Nope it is not a waterfall model because it has absolutely nothing to do
with software.

That is the department layout for a company I worked at.

For instance, lets say that the software group was raring to go and they
developed the software before the artwork and the math calculations were
done.

Then you would end up redoing the software portion.

The same thing applies to making a 50 story office building.
Until the architect has completed his bluleprint, you would be foolish to
purchase a single door or even a brick.

See, that is the biggest problem I have in the software business.
Not saying you guys, but software people tend to think the business revolves
around them and they are so wrong on this.

For instance, at that same manufacturer in vegas, I was able to stop one of
the higher ups from creating his own MIS group because the existing MIS
group was bogged down in their own work and totally unresponsive to the
business side.

Even though I can no longer find work in the software business, I still see
those battles being fought daily in the trade journals.
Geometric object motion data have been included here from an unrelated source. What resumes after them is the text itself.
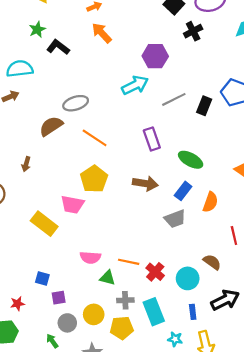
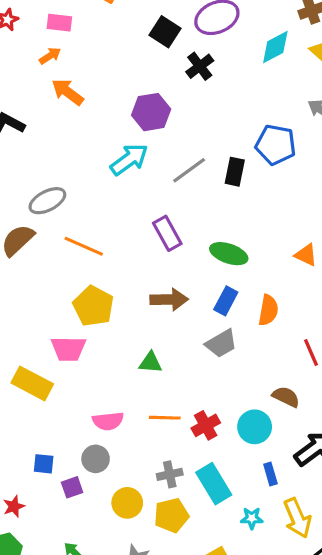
red cross: (155, 272) -> (206, 425), turned 30
green triangle: (108, 278) -> (150, 363), moved
gray circle: (67, 323) -> (96, 459), moved

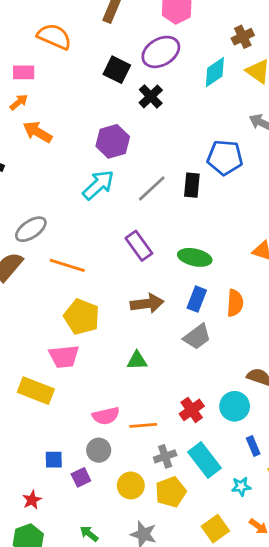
orange line: (165, 418) -> (143, 425), moved

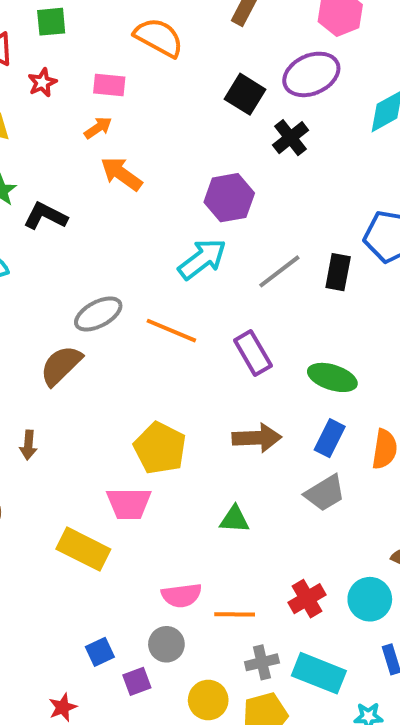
orange line: (67, 265) -> (171, 331), moved
blue square: (54, 460) -> (100, 652), turned -30
cyan rectangle: (205, 460) -> (319, 673), turned -36

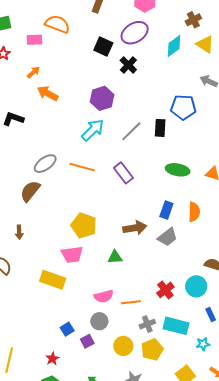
pink rectangle: (109, 85) -> (35, 40), moved
green ellipse: (332, 377) -> (178, 170), moved
brown arrow: (257, 438) -> (135, 228), moved
green triangle: (234, 519) -> (115, 257), moved

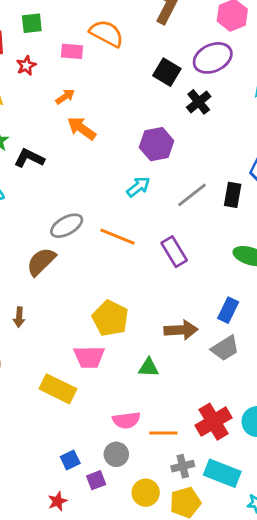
cyan arrow: (93, 130) -> (138, 187), size x0.7
red cross: (165, 290) -> (213, 422), size x1.4
red star: (52, 359) -> (57, 501), moved

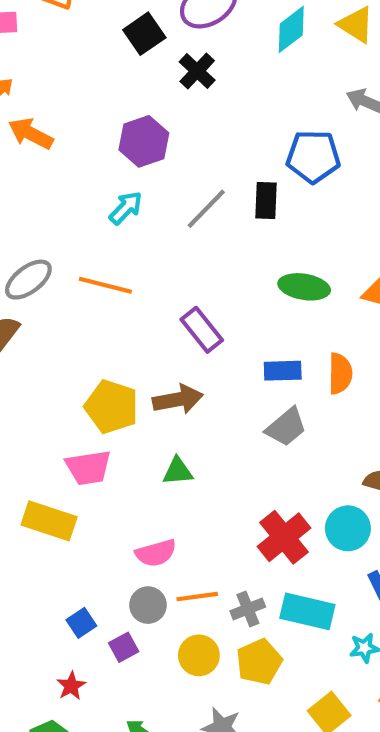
black square: (167, 72) -> (144, 34), turned 32
purple rectangle: (174, 252) -> (202, 330), moved
blue rectangle: (228, 310) -> (283, 371), turned 70
brown arrow: (181, 330) -> (178, 399), moved
orange line: (163, 433) -> (197, 597), moved

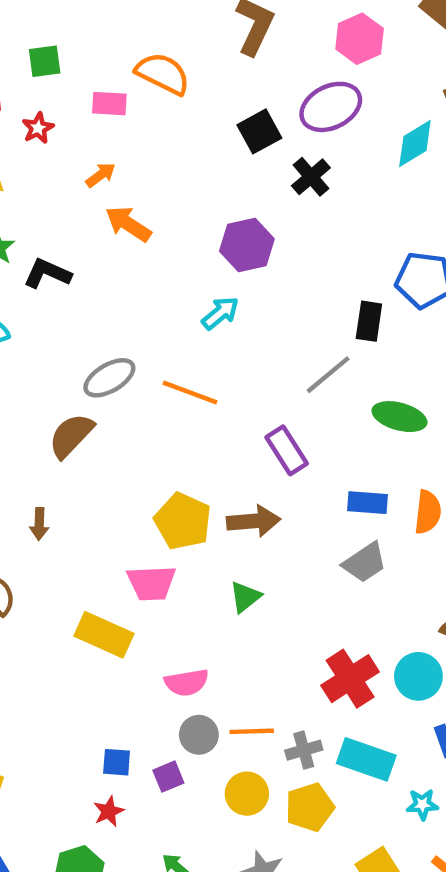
gray line: (206, 209) -> (328, 375), moved
green triangle: (178, 471) -> (245, 597), turned -40
pink semicircle: (156, 553) -> (187, 682), moved
blue square: (81, 623) -> (117, 762), moved, turned 32

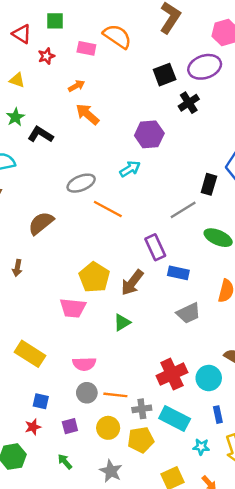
gray ellipse: (109, 378) -> (81, 183), moved
blue rectangle: (367, 503) -> (178, 273), moved
brown arrow: (254, 521) -> (132, 283), turned 124
yellow rectangle: (104, 635) -> (30, 354), moved
purple square: (168, 777) -> (70, 426), moved

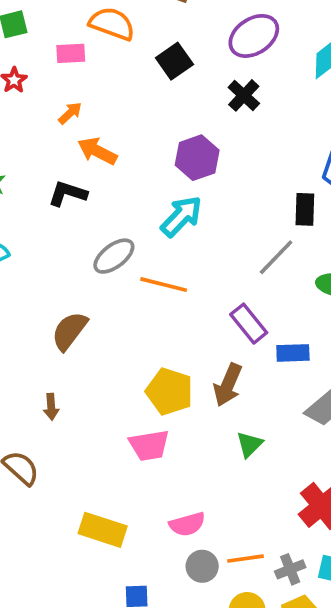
black square: (165, 75) -> (174, 61), moved
black L-shape: (40, 135) -> (68, 194), moved
cyan arrow: (130, 169) -> (181, 216), size x1.4
green triangle: (122, 322) -> (249, 444), moved

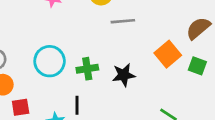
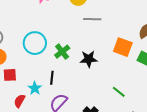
orange square: (168, 54) -> (123, 47), turned -36
green cross: (87, 69) -> (62, 52), turned -35

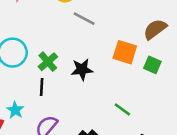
gray line: (92, 19) -> (84, 19), turned 30
black line: (52, 78) -> (42, 87), moved

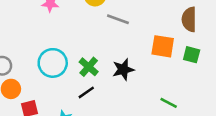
brown semicircle: (155, 29) -> (189, 19), turned -45
black line: (42, 87) -> (86, 92), turned 60

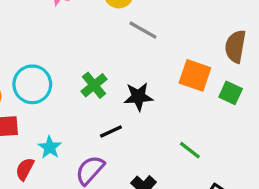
cyan circle: (53, 63) -> (32, 84), moved
black line: (86, 92) -> (111, 131), moved

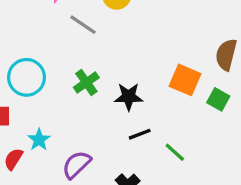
gray line: (143, 30) -> (83, 25), moved
black line: (111, 131) -> (140, 134), moved

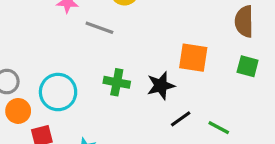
orange square: (185, 80) -> (193, 58), moved
green cross: (86, 82) -> (117, 82), turned -30

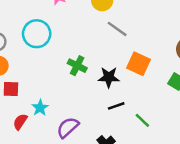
gray line: (99, 28) -> (117, 29), moved
cyan circle: (58, 92) -> (37, 34), moved

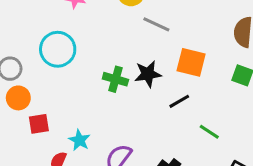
black star: (109, 77) -> (148, 74), moved
black line: (116, 106) -> (179, 101), moved

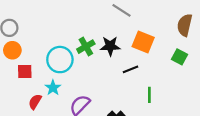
cyan circle: (58, 49) -> (60, 60), moved
green cross: (115, 79) -> (86, 47), turned 36
green line: (209, 132) -> (149, 95), turned 49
Bottom line, if you're a software developer and you cannot draw a block
diagram of your companies business process flow from memory, you do not
understand your business and you have some bridges to mend. 

-----Original Message-----
From: [email protected] [mailto:[email protected]] On Behalf
Of Ricardo Aráoz
Sent: Sunday, February 14, 2010 6:22 AM
To: ProFox Email List
Subject: Re: .NET and other languages for a VFP developer

Virgil Bierschwale wrote:
> And that is why the business side says we are not doing our job.
>
> Let me show you an example and I haven't looked at this since 2002 so 
> bear with me.
>
> 1. Design = Math (excel spreadsheets) + artwork (apples and jpgs) 2. 
> Engineering = Hardware (autocade) + Electrical (autocad) + Software 
> (C) 3. SQA (testing of all steps) 4. Compliance (making sure the I's 
> are dotted and the t's are crossed)
>
> These 4 steps are the natural progression for building slot machines 
> in vegas, at least for the R&D portion and then you need to factor in 
> manufacturing and support
>
> Each step is followed by the next step, in other words, math and 
> artwork have to be done before moving on to engineering and so forth.
>
> Any one of these steps that are circumvented will destroy years worth 
> of work.
>
> Its like the old saying of plan your work and work your plan and the 
> lack of that is why the software business has such a bad name in the 
> areas that matter, which are the business.
>
> Yeah I know, you guys are the keepers of the gate which means you tell 
> the business what they can and cannot do.
>
> For myself, as the business side begins to realize that they can 
> actually develop the process (not the software), more and more 
> software guys will be put out of work because they are not willing to 
> do the essentials which is to make the business process flow seamlessly
from stage to stage.
>
> Yep, I know I'm in the minority right now, but those that are wise and 
> have worked at the enterprise level (not the dept level) will agree 
> with me because they too have seen what is happening.
>   

That's a waterfall development scheme. It's ok for slot machines and
probably for many software projects. But I think you should accept there may
be other ways of doing it, and maybe those ways are better when the field of
application is not so well defined and static. It is pointless for me to
explain it in a post, but you could check the waterfall model
http://en.wikipedia.org/wiki/Waterfall_model and system development models
http://en.wikipedia.org/wiki/System_Development_Methodology in wikipedia for
starters and see where you go from there.
I'm not saying waterfall model is *wrong*, just that there are other equally
valid models that may be better in certain kinds of projects.